While Environmental, Social, Governance (ESG) investment screens based on corporate policies mean different things to different people, for investors the term is probably most closely associated with "green" or alternative sources of energy to address sustainability and climate concerns.
The lead-up to the 2020 U.S. elections saw alternative energy stocks outperform traditional energy stocks by a very wide margin, as you can see in the chart below. Progress on Europe's Green Deal and candidate Biden's emphasis on climate initiatives gave these stocks a big boost, especially relative to traditional energy companies. Over the subsequent three years, the performance gap has been completely erased. What happened?
Trends in clean energy
What didn't happen was that the trends favoring alternative energy did not fade away. In fact, the broad trends in terms of policy, adoption, and pricing continue.
- According to the International Energy Agency, global investment in clean energy is expected to rise to $1.7 trillion this year, with investments in solar projects eclipsing oil exploration and production.
- The European Green Deal, a package of initiatives to cut greenhouse gas emissions and direct investment toward sustainability was adopted in 2021.
- The U.S. Inflation Reduction Act was passed in 2022, arguably the most significant climate legislation in U.S. history, offering funding, programs, and incentives to accelerate the transition to a clean energy economy. As of July 31, 2023 the U.S. has announced over $270 billion in capital investments, equal to the total investments commissioned between 2015-2022, according to a report by American Clean Power.
- Following Russia's invasion of Ukraine in 2022, headlines heralded a "return to coal," dirtying up Europe's green energy future. Well, the rise in coal use in 2022 seen in the chart below is turning out to be a blip. In August 2023, year-over-year coal-power generation declined 39%, replaced by wind, solar, and hydroelectric power. Coal fell to its lowest share of power generation since at least 1990, according to data from the Centre for Research on Energy and Clear Air (CREA). More than 50% of power production now comes from renewable sources, more than double that of 10 years ago.
- China's massive annual growth in coal-power generation has helped drive the country's soaring carbon output over the past decade. But, in September 2023, hydroelectric power had the second-best year-over-year growth among all major industrial products in China, second only to the 39% growth rate of solar panels, according to industrial output data from the National Bureau of Statistics.
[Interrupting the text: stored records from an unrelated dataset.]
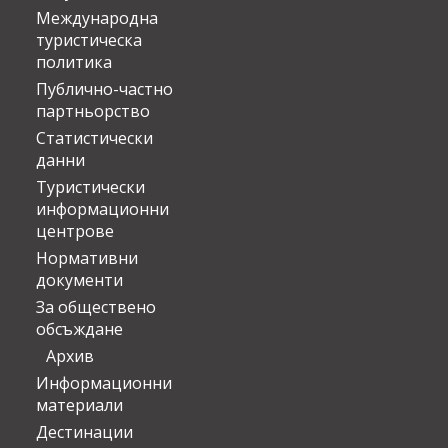
Международна
туристическа
политика
Публично-частно
партньорство
Статистически
данни
Туристически
информационни
центрове
Нормативни
документи
За обществено
обсъждане
Архив
Информационни
материали
Дестинации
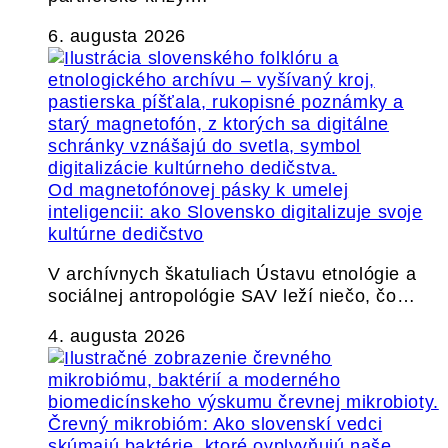
6. augusta 2026
Od magnetofónovej pásky k umelej
inteligencii: ako Slovensko digitalizuje svoje
kultúrne dedičstvo
V archívnych škatuliach Ústavu etnológie a
sociálnej antropológie SAV leží niečo, čo…
4. augusta 2026
Črevný mikrobióm: Ako slovenskí vedci
skúmajú baktérie, ktoré ovplyvňujú naše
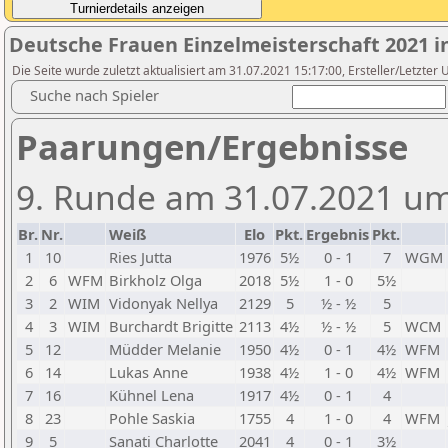
Deutsche Frauen Einzelmeisterschaft 2021 
Die Seite wurde zuletzt aktualisiert am 31.07.2021 15:17:00, Ersteller/Letzter
Suche nach Spieler
Paarungen/Ergebnisse
9. Runde am 31.07.2021 um
Br.
Nr.
Weiß
Elo
Pkt.
Ergebnis
Pkt.
1
10
Ries Jutta
1976
5½
0 - 1
7
WGM
2
6
WFM
Birkholz Olga
2018
5½
1 - 0
5½
3
2
WIM
Vidonyak Nellya
2129
5
½ - ½
5
4
3
WIM
Burchardt Brigitte
2113
4½
½ - ½
5
WCM
5
12
Müdder Melanie
1950
4½
0 - 1
4½
WFM
6
14
Lukas Anne
1938
4½
1 - 0
4½
WFM
7
16
Kühnel Lena
1917
4½
0 - 1
4
8
23
Pohle Saskia
1755
4
1 - 0
4
WFM
9
5
Sanati Charlotte
2041
4
0 - 1
3½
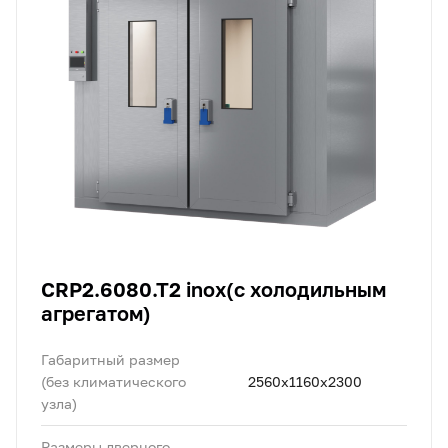
CRP2.6080.T2 inox(с холодильным
агрегатом)
Габаритный размер
(без климатического
2560x1160х2300
узла)
Размеры дверного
It's possible that China may experience its second year in a row of falling carbon emissions and be closer to its pledge of a peak in emissions by 2030 as it incorporates more sources of alternative power.
- Finally, traditional energy prices have remained high around the world, with a further surge this year as the supply of oil from OPEC+ has been cut. The global benchmark for crude oil, Brent, is around $90 per barrel—more than double the price in mid-2020 when the alternative energy stocks began to soar—and remains well above its 10-year average.
Given all those trends, it would seem that alternative energy stocks should be thriving. Instead, they are among the world's worst performers this year. What changed? Interest rates.
While government mandates are driving investment, private sector demand has slumped on higher borrowing costs for homeowners. On Friday, SolarEdge Technologies, Inc. warned that third-quarter revenue will be well below its guidance, citing "substantial" cancellations and delayed orders. On Wednesday, Tesla, Inc. reported solar deployments dropped for the third consecutive quarter.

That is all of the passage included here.